Ampangan is situated on the eastern bank of the Batang Penar River, a tributary of the Linggi River. The official residence of the Undang (Chieftain) of the Luak of Sungai Ujong and the Urban Transformation Centre for Seremban is located there.

Ampangan has a pasar malam (night market) on every Tuesday and Friday evening. People in the surrounding areas dubbed it as Pasar Malam Ampangan. According to some people the night market has been operating since the 1970s. The night market offers varieties of delicacies, mostly Malay traditional staples and kuih, which include apam balik, murtabak, nasi goreng, keropok lekor, satay, kuih kacang, etc.
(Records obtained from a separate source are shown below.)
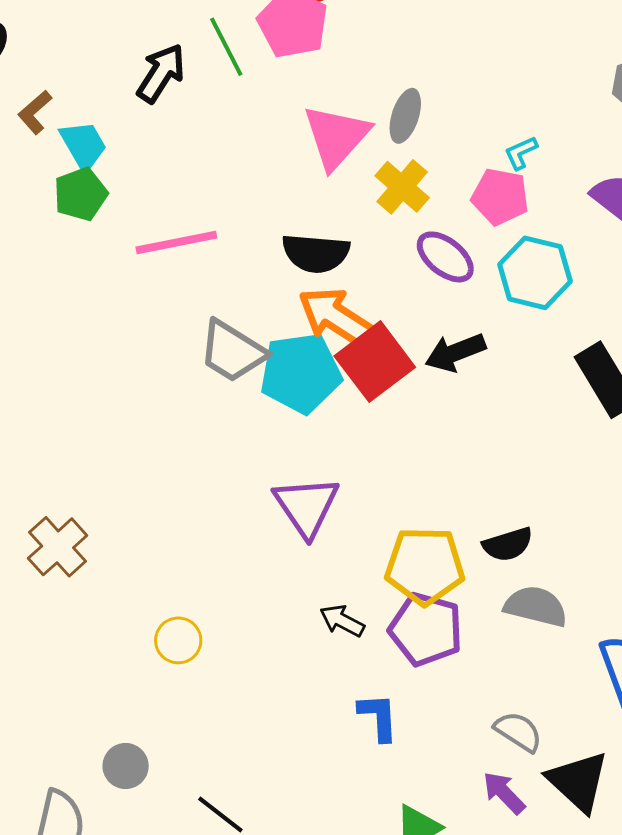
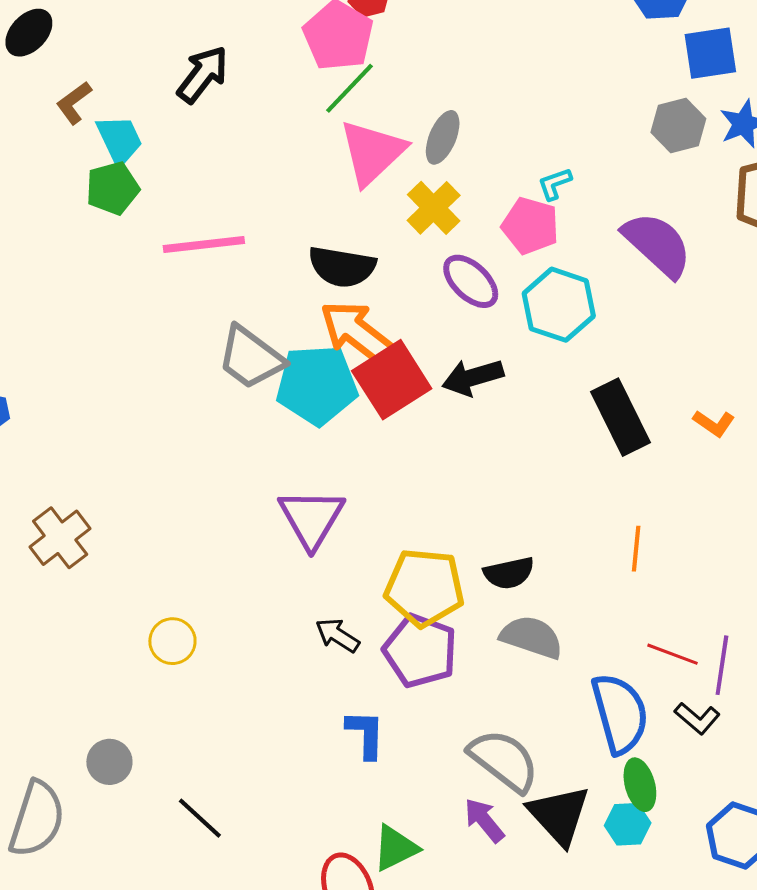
green line: (226, 47) -> (349, 88), moved, turned 66
gray semicircle: (518, 732) -> (504, 760), size x1.5

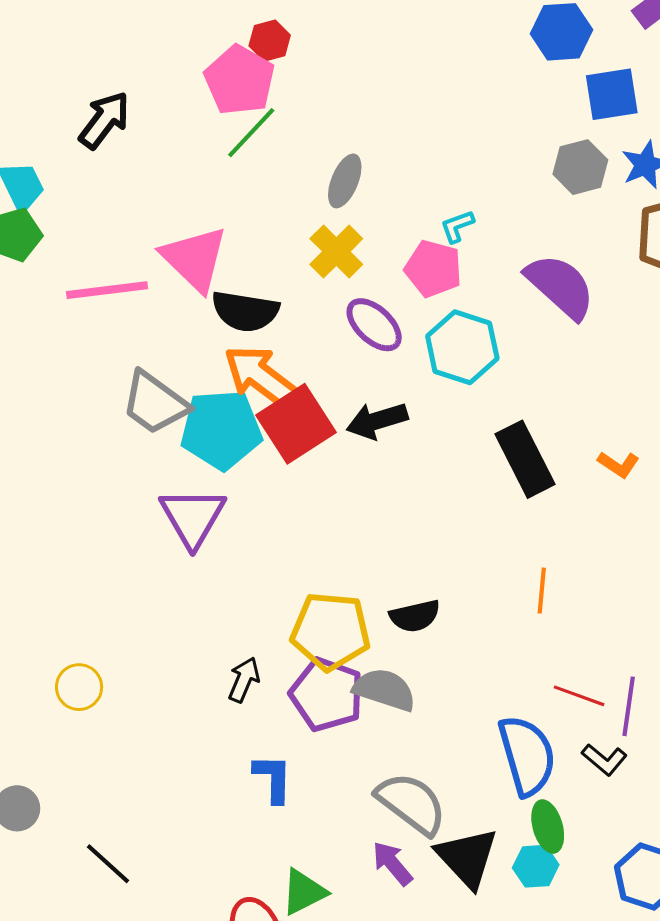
pink triangle: (372, 152) -> (194, 259), moved, turned -32
purple triangle: (311, 518) -> (193, 517), moved
black arrow: (337, 635) -> (244, 680), turned 81
gray semicircle: (532, 637) -> (385, 690), moved

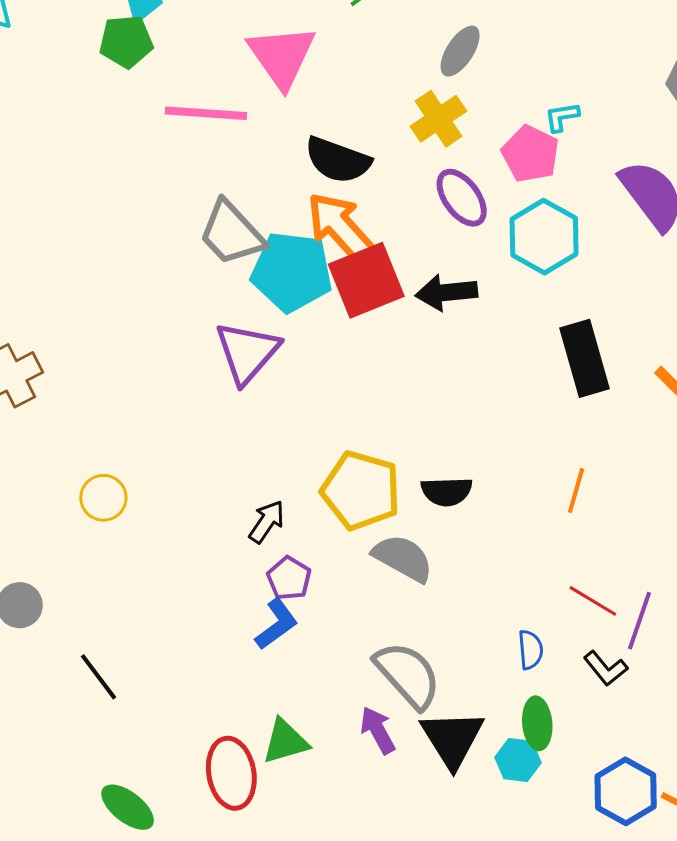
pink triangle: (194, 259) -> (282, 56), moved
purple pentagon: (327, 695) -> (289, 578), moved, size x0.6
blue semicircle: (527, 755) -> (530, 650), size x0.5
blue L-shape: (273, 778) -> (277, 624), turned 42

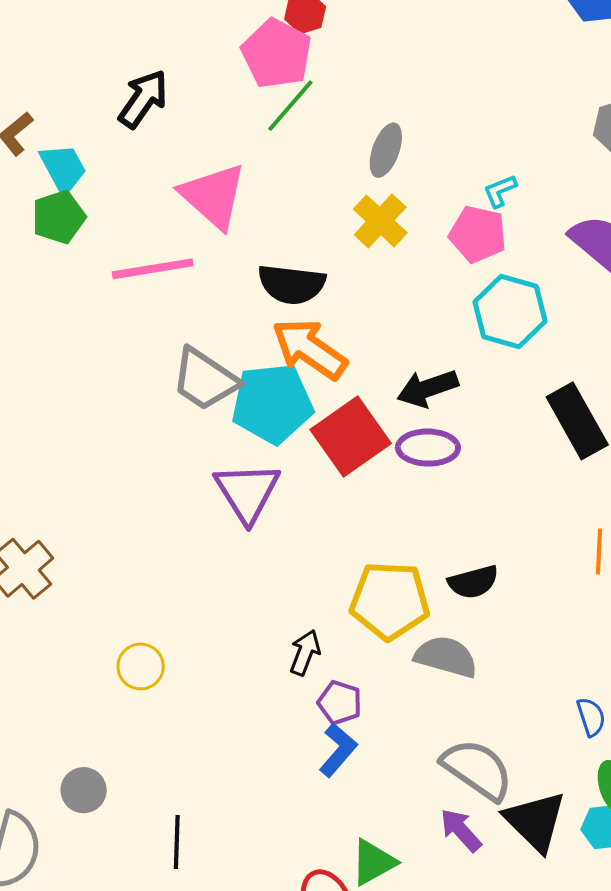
purple ellipse: (462, 198) -> (428, 448), moved, turned -40
red square: (366, 280) -> (351, 437), moved
black line: (98, 677) -> (177, 842), turned 52

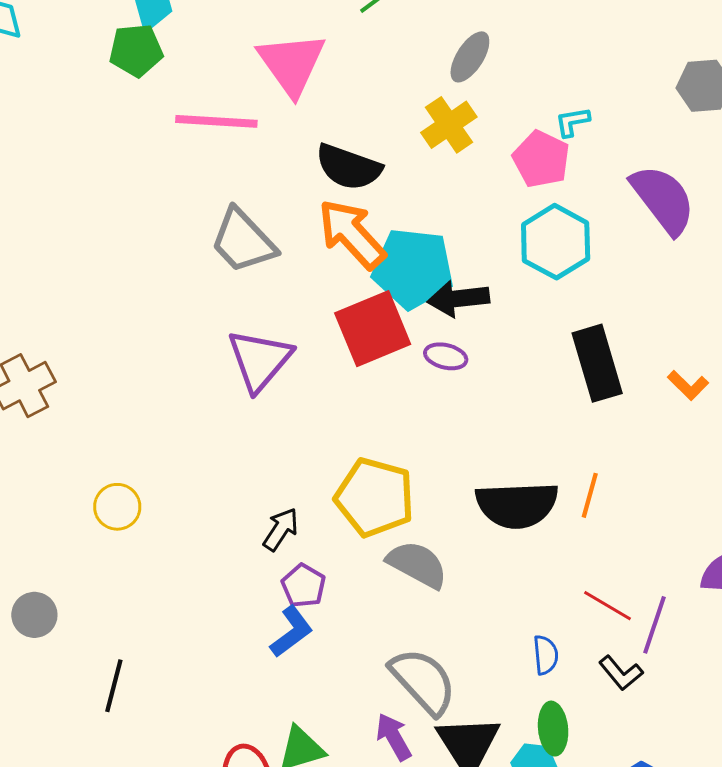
cyan pentagon: (272, 403) -> (413, 268), moved
purple ellipse: (428, 448) -> (446, 356), size x0.7
black semicircle: (473, 582) -> (517, 505), moved, size x1.6

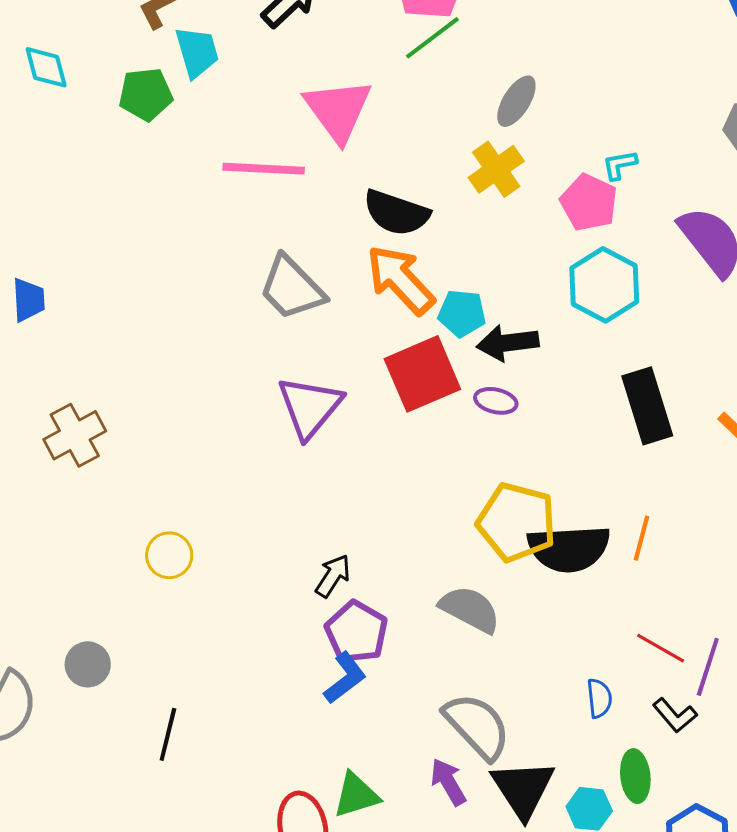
green pentagon: (136, 50) -> (146, 94), moved
cyan pentagon: (413, 268) -> (462, 313), size x0.6
yellow pentagon: (375, 497) -> (517, 522), moved
purple pentagon: (304, 586) -> (356, 632), size x1.4
green ellipse: (553, 729) -> (635, 776), moved

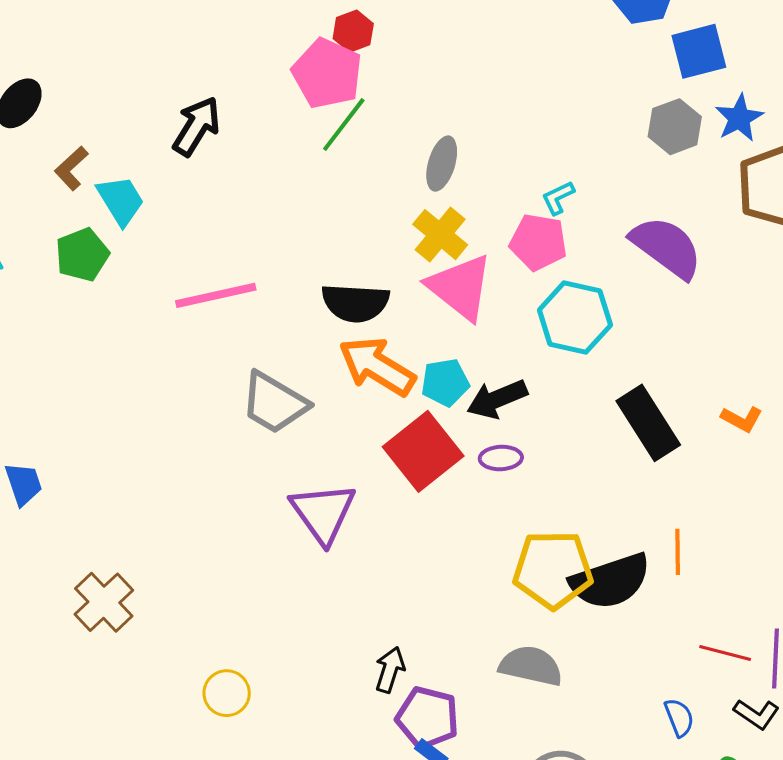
pink triangle: (338, 110) -> (460, 287), moved

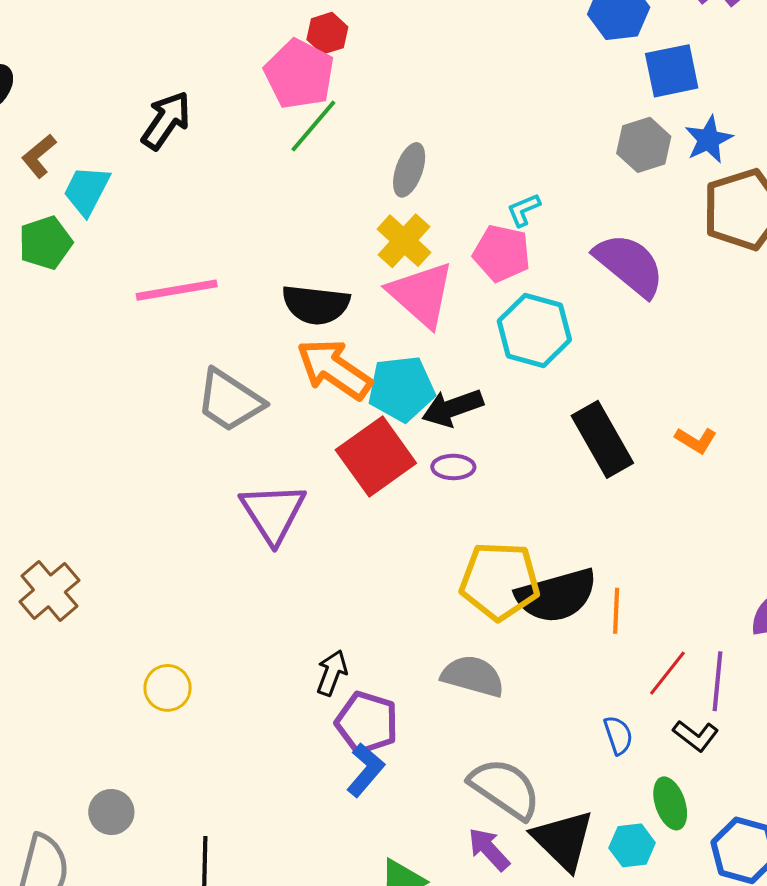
cyan trapezoid: (121, 200) -> (87, 190), turned -124
cyan pentagon: (445, 382) -> (401, 389), size x1.4
orange line: (678, 552) -> (616, 611), moved
red line: (725, 653) -> (667, 673), turned -69

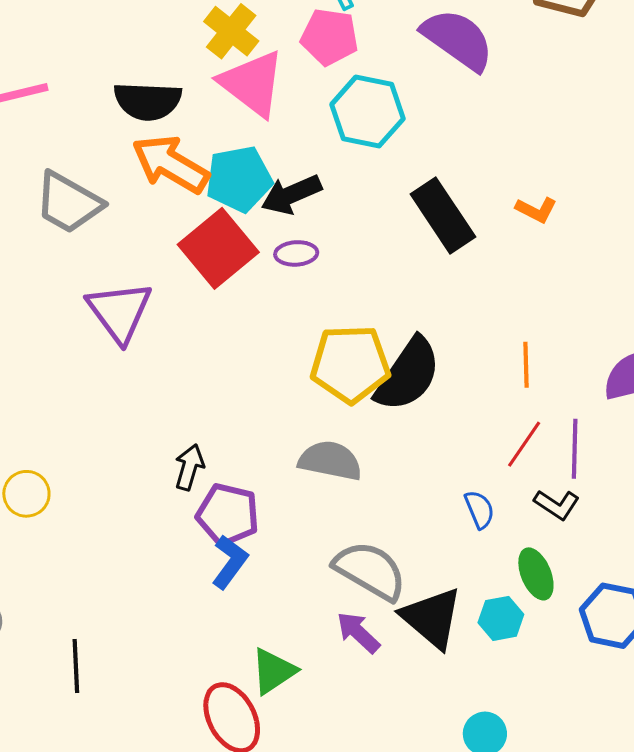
black semicircle: (556, 596) -> (408, 375), turned -36
orange line: (616, 611) -> (526, 365), moved

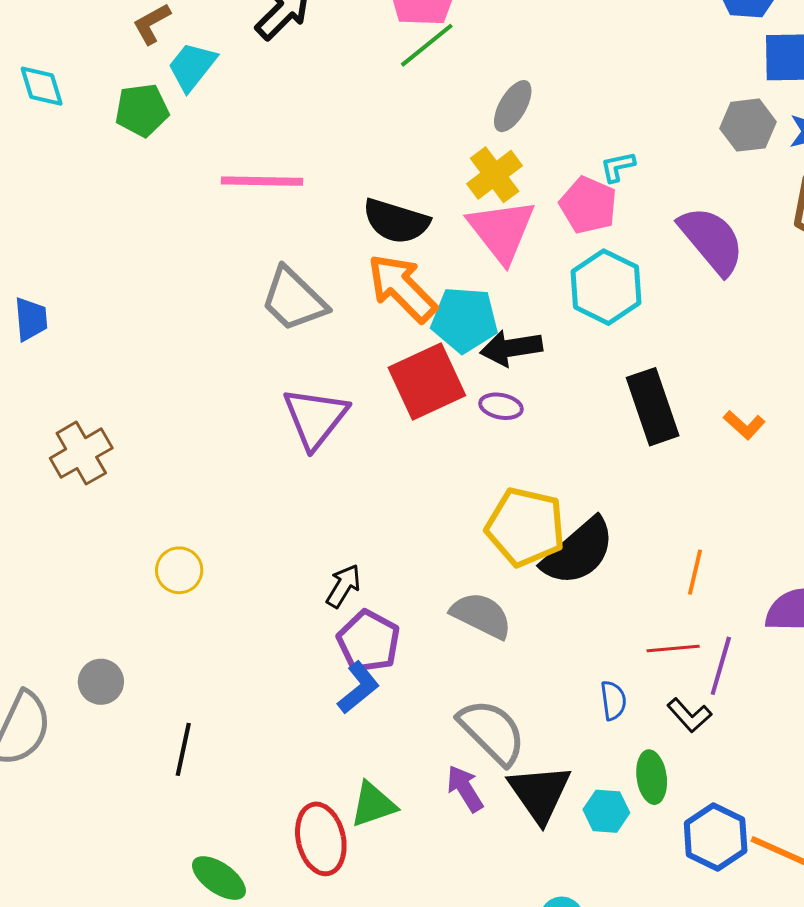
red line: (524, 444) -> (673, 648), turned 36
In addition, there are also numerous eateries being established, notably Benteng Ampangan and Medan Selera PSMA.

===Education===
There are two vocational schools, Kolej Vokasional Ampangan and Sekolah Menengah Teknik Tuanku Ja'afar. There are also two primary schools, Sekolah Kebangsaan King George V and Sekolah Kebangsaan Ampangan as well as two secondary schools, Sekolah Menengah Kebangsaan Sri Ampangan and Sekolah Menengah Agama Dato' Klana Petra Ma'amor.

==Transportation==
Federal Routes and links Ampangan with Kuala Klawang and Kuala Pilah respectively. The Kajang–Seremban Highway also serves Ampangan at EXIT 2106, providing access to the Klang Valley.

Ampangan is the eastern end of the Seremban Inner Ring Road.